Although 400 mM glucose had differential effects on the Km lactate from muscle of control and dehydrated wood frogs, higher glucose was inhibitory for both enzymes. Figure 3 shows I50 values for glucose for control and dehydrated LDH assayed in the reverse, lactate-utilizing direction. I50 glucose at 22 °C for control LDH was 3.16±0.13 M whereas the value for dehydrated LDH was 1.92±0.13 M, 60% lower and significantly different from the control value (p < 0.05,n = 4). However, at a lower temperature (7 °C), the I50 glucose for control LDH decreased significantly (2.10±0.11 M) as compared with the value at 22 °C (p < 0.01,n = 4) and was not different from that of dehydrated LDH (2.02±0.06 M). At a higher temperature (30 °C), the I50 glucose values of control (2.48±0.19 M) and dehydrated (2.59±0.07 M) LDH were not different from each other but the value for control LDH was significantly lower than its corresponding value at 22 °C (p < 0.01,n = 4) and dehydrated LDH was significantly higher (p < 0.01,n = 4).
Inhibitory effects of urea on LDH were different when assessed during immediate exposure of the enzyme to urea as opposed to after a 35 min pre-incubation of the enzyme with urea before the reaction was initiated. When all reagents including urea were present before starting the reaction by LDH addition, the I50 urea of dehydrated LDH (2.12±0.03 M) for the reverse lactate-oxidizing reaction was approximately two-thirds of the value for control LDH (3.16±0.12 M) (p < 0.01,n = 4) (Fig. 4). However, when the enzyme was pre-incubated for 35 min with urea before the reaction was started, the I50 urea of control LDH was significantly reduced by more than 50% to 1.47±0.04 M (p < 0.01,n = 4) whereas that of dehydrated LDH (1.93±0.03 M) was unchanged.
The effects of temperature on the maximal activity of the reverse direction of wood frog muscle LDH were measured at nine temperatures over the range 5–36 °C and evaluated using Arrhenius plots (Fig. 5). Plots were linear over the full temperature range tested for LDH purified from muscle of both control and frozen frogs. Calculated activation energies (Ea) were not statistically different for control (50.4±2.2 kJ/mol) and frozen (53.9±2.6 kJ/mol) LDH.
Kinetic parameters for the LDH forward reaction
Kinetic parameters for the forward reaction were also measured for purified control, frozen and dehydrated LDH. The Km pyruvate did not differ between control and frozen LDH but the Km pyruvate of dehydrated LDH was 20% lower and significantly different than the control value (p < 0.01,n = 10) (Table 2). The I50 pyruvate was 7.9–9.7 mM and not significantly different between the three metabolic states. Table 2 also shows that temperature had an effect on Km pyruvate. The Km pyruvate was positively correlated with temperature for both control and dehydrated LDH (p < 0.01,n = 4) and increased by 2–3 fold between 7 °C and 32 °C.

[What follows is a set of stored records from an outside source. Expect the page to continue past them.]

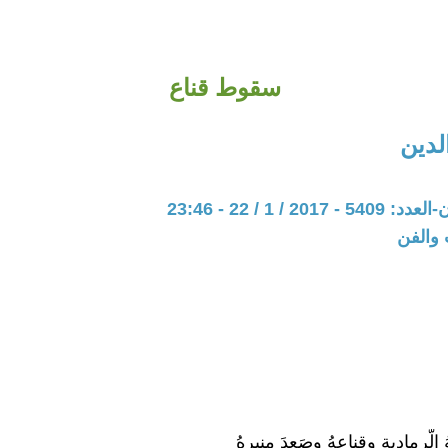
سقوط قناع
لدين
20 / 1 / 22 - 23:46
 والفن
 الَّرمادية وقِناعهُ وصَعدَ مِنبرهُ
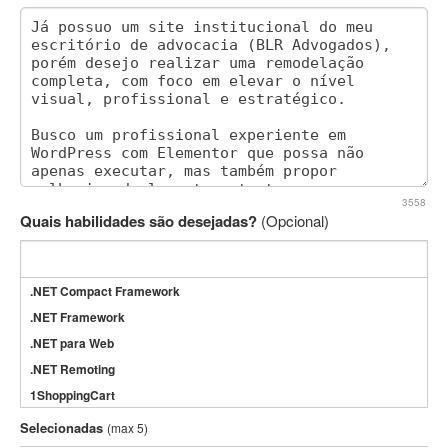
3558
Quais habilidades são desejadas?
(Opcional)
.NET Compact Framework
.NET Framework
.NET para Web
.NET Remoting
1ShoppingCart
3DS Max
Selecionadas
(max 5)
3GSM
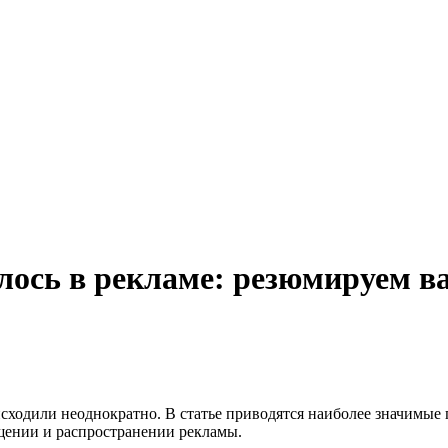
лось в рекламе: резюмируем 
сходили неоднократно. В статье приводятся наиболее значимые 
ещении и распространении рекламы.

Structural stability of LDH
Differential scanning fluorimetry (DSF) is an efficient method that assesses the thermal unfolding of proteins in the presence of a fluorescent dye (Niesen, Berglund & Vedadi, 2007). Heat is a denaturant to all enzymes and causes their hydrophobic core to become exposed allowing a hydrophobic dye to bind within these regions and resulting in the emission of light. DSF was used to test the stability of purified control and dehydrated LDH against heat in the presence of different supportive versus disruptive conditions. The Tm value, the temperature that results in 50% unfolding, of LDH was measured in the presence versus absence of stabilizers such as KCl and destabilizers such as urea. Tm values at 22 °C and pH 6 were very similar for control and dehydrated LDH (both approx. 76.2 °C) but diverged at both lower and higher pH values (Fig. 6). Tm values were negatively correlated with pH within the range from pH 6–9 for both control and dehydrated LDH. Differences between control and dehydrated LDH were most pronounced for the enzyme exposed to pH 3 where Tm values differed by 0.6 °C as the result of a decrease in Tm for dehydrated LDH at the acid pH value.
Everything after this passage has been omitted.